NVIDIA announced significant performance and cost advances with its Blackwell Ultra platform, enabling organizations to scale agentic artificial intelligence (AI) workloads with dramatically improved throughput and lower token inference costs. Real-world analysis shows that systems powered by NVIDIA Blackwell Ultra demonstrate up to 50× higher inference performance and 35× lower cost per token compared with the previous-generation Hopper architecture, supporting real-time interactive and reasoning-based AI applications at scale.
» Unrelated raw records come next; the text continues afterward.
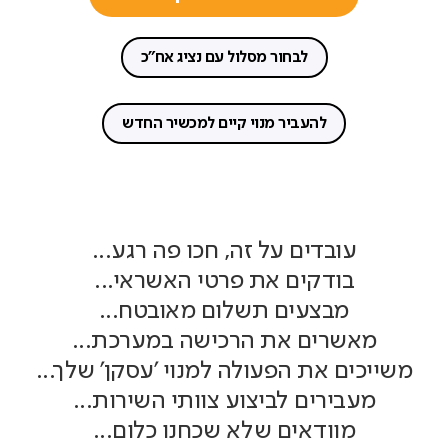
לבחור מסלול עם נציג אח"כ
להעביר מנוי קיים למכשיר החדש
עובדים על זה, חכו פה רגע...
בודקים את פרטי האשראי...
מבצעים תשלום מאובטח...
מאשרים את הרכישה במערכת...
משייכים את הפעולה למנוי 'עסקן' שלך...
מעבירים לביצוע צוותי השירות...
מוודאים שלא שכחנו כלום...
AI agents and coding assistants continue to drive explosive growth in software-related queries, requiring both ultralow latency and extended context reasoning to support multistep workflows. These workloads demand infrastructure that can deliver high performance across both dimensions, and NVIDIA’s extreme codesign of chips, system architecture, and software accelerates throughput while reducing operational costs for organizations deploying agentic AI in production.
Benchmarking by SemiAnalysis shows that the GB300 NVL72 system, built on the Blackwell Ultra GPU architecture, delivers up to 50× better performance per megawatt than systems based on the Hopper platform. This gain translates into up to 35× lower cost per million tokens on latency-sensitive workloads that power reasoning and agent-driven coding assistants.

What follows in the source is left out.